Kasus diskriminasi terhadap kelompok agama minoritas yang ditoleransi bahkan dilegitimasi oleh aturan administratif adalah contoh nyata bagaimana hukum menjadi instrumen eksklusi. Oligarki hukum bekerja dengan cara mengatur akses terhadap hak, sehingga hanya kelompok dominan atau yang berafiliasi dengan oligarki yang menikmati perlindungan penuh. Demokrasi yang seharusnya memperluas hak justru dikooptasi oleh oligarki untuk mempersempitnya.

Dimensi lain yang menunjukkan menguatnya oligarki hukum adalah lemahnya lembaga peradilan sebagai benteng terakhir keadilan. Mahkamah Konstitusi, yang semestinya berfungsi sebagai penjaga konstitusi dan demokrasi, tidak jarang mengeluarkan putusan yang justru dipertanyakan independensinya karena selaras dengan kepentingan penguasa.

Hal serupa juga terjadi pada lembaga antikorupsi yang mengalami pelemahan melalui perubahan regulasi yang jelas-jelas diarahkan untuk mengendalikan independensinya. Fenomena ini menunjukkan bahwa oligarki hukum tidak hanya bekerja di ranah legislasi atau eksekutif, tetapi juga telah menyusup hingga ke ranah yudikatif.

Dalam konteks sejarah, oligarki hukum di Indonesia dapat dipahami sebagai kelanjutan dari pola patrimonialisme dan feodalisme yang bertransformasi dalam balutan demokrasi modern. Sejak era Orde Baru, hukum telah lama digunakan sebagai instrumen untuk melanggengkan kekuasaan otoriter.

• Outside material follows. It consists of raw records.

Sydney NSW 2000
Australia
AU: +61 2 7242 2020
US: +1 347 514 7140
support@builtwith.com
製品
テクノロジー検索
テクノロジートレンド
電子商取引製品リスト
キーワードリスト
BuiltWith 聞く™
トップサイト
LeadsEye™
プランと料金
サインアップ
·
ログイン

Reformasi 1998 memang membuka ruang demokratisasi, tetapi pada saat yang sama juga menciptakan ruang baru bagi oligarki untuk bermanuver. Kebebasan politik pasca-Reformasi justru dimanfaatkan oleh elite ekonomi dan politik untuk memperluas jejaring kekuasaan mereka melalui institusi hukum. Demokrasi elektoral yang mahal menjadi pintu masuk utama, sementara sistem hukum yang rapuh menjadi lahan subur bagi oligarki untuk menanamkan pengaruh.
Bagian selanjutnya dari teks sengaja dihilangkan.